Paper 2020/010

Faster point compression for elliptic curves of $j$-invariant $0$

Dmitrii Koshelev

Abstract

The article provides a new double point compression method (to $2\lceil \log_2(q) \rceil + 4$ bits) for an elliptic $\mathbb{F}_{\!q}$-curve $E_b\!: y^2 = x^3 + b$ of $j$-invariant $0$ over a finite field $\mathbb{F}_{\!q}$ such that $q \equiv 1 \ (\mathrm{mod} \ 3)$. More precisely, we obtain explicit simple formulas transforming the coordinates $x_0,y_0,x_1,y_1$ of two points $P_0, P_1 \in E(\mathbb{F}_{\!q})$ to some two elements of $\mathbb{F}_{\!q}$ with four auxiliary bits.
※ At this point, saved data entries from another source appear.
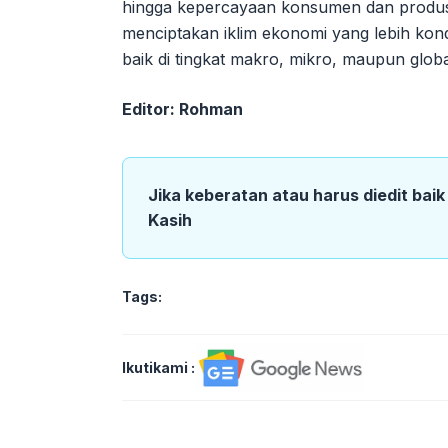
hingga kepercayaan konsumen dan produsen.
menciptakan iklim ekonomi yang lebih kond
baik di tingkat makro, mikro, maupun glob
Editor: Rohman
Jika keberatan atau harus diedit bai
Kasih
Tags:
Ikutikami :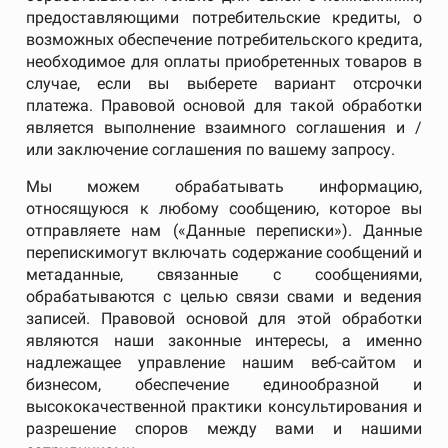
предоставляющими потребительские кредиты, о
возможных обеспечение потребительского кредита,
необходимое для оплаты приобретенных товаров в
случае, если вы выберете вариант отсрочки
платежа. Правовой основой для такой обработки
является выполнение взаимного соглашения и /
или заключение соглашения по вашему запросу.
Мы можем обрабатывать информацию,
относящуюся к любому сообщению, которое вы
отправляете нам («Данные переписки»). Данные
перепискимогут включать содержание сообщений и
метаданные, связанные с сообщениями,
обрабатываются с целью связи свами и ведения
записей. Правовой основой для этой обработки
являются наши законные интересы, а именно
надлежащее управление нашим веб-сайтом и
бизнесом, обеспечение единообразной и
высококачественной практики консультирования и
разрешение споров между вами и нашими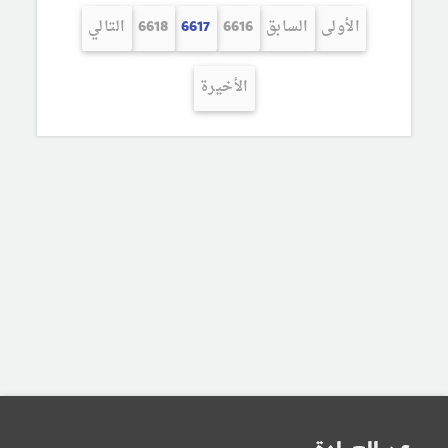
الأولى
السابق
6616
6617
6618
التالي
الأخيرة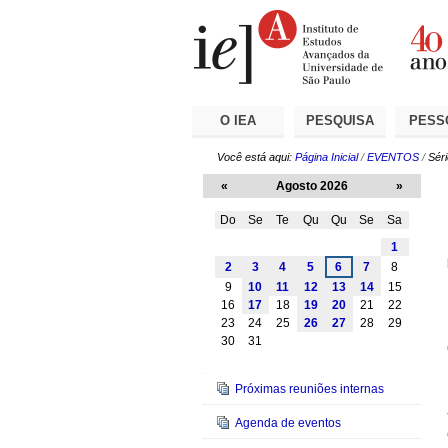
Ir
Ferramentas
Seções
para
Pessoais
o
conteúdo.
|
Ir
para
a
O IEA
PESQUISA
PESS
navegação
Você está aqui:
Página Inicial
/
EVENTOS
/
Sér
«
Agosto 2026
»
Do
Se
Te
Qu
Qu
Se
Sa
Agosto
1
2
3
4
5
6
7
8
9
10
11
12
13
14
15
16
17
18
19
20
21
22
23
24
25
26
27
28
29
30
31
Navegação
Próximas reuniões internas
Agenda de eventos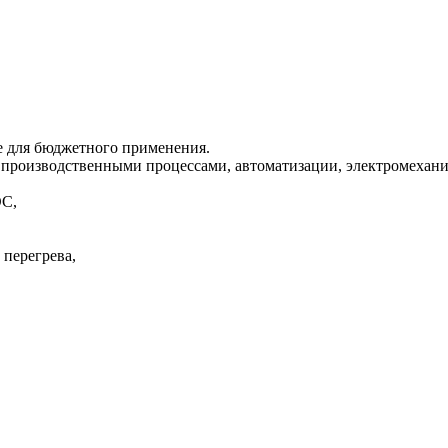
е для бюджетного применения.
 производственными процессами, автоматизации, электромехани
DC,
 перегрева,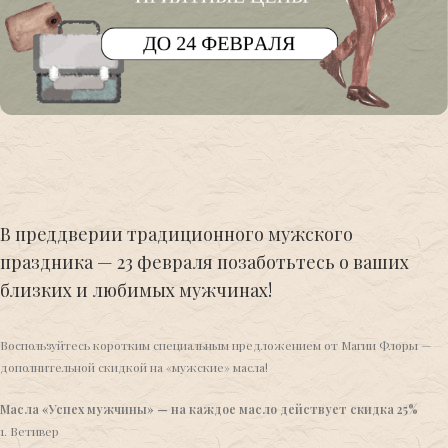
В преддверии традиционного мужского
праздника — 23 февраля позаботьтесь о ваших
близких и любимых мужчинах!
Воспользуйтесь коротким специальным предложением от Магии Флоры —
дополнительной скидкой на «мужские» масла!
Масла «Успех мужчины» — на каждое масло действует скидка 25%
1. Ветивер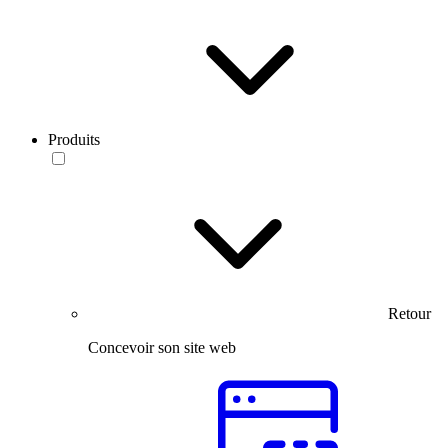
Produits
Retour
Concevoir son site web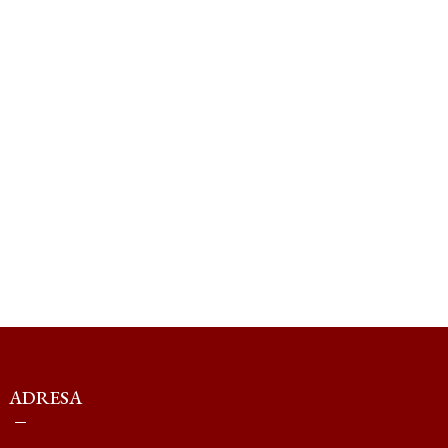
ADRESA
In order to recover (in the decompression stage) the points $P_0, P_1$ it is proposed to extract a sixth root $\sqrt[6]{Z} \in \mathbb{F}_{\!q}$ of some element $Z \in \mathbb{F}_{\!q}$. It is known that for $q \equiv 3 \ (\mathrm{mod} \ 4)$, $q \not\equiv 1 \ (\mathrm{mod} \ 27)$ this can be implemented by means of just one exponentiation in $\mathbb{F}_{\!q}$. Therefore the new compression method seems to be much faster than the classical one with the coordinates $x_0, x_1$, whose decompression stage requires two exponentiations in $\mathbb{F}_{\!q}$. We also successfully adapt the new approach for compressing one $\mathbb{F}_{\!q^2}$-point on a curve $E_b$ with $b \in \mathbb{F}_{\!q^2}^*$.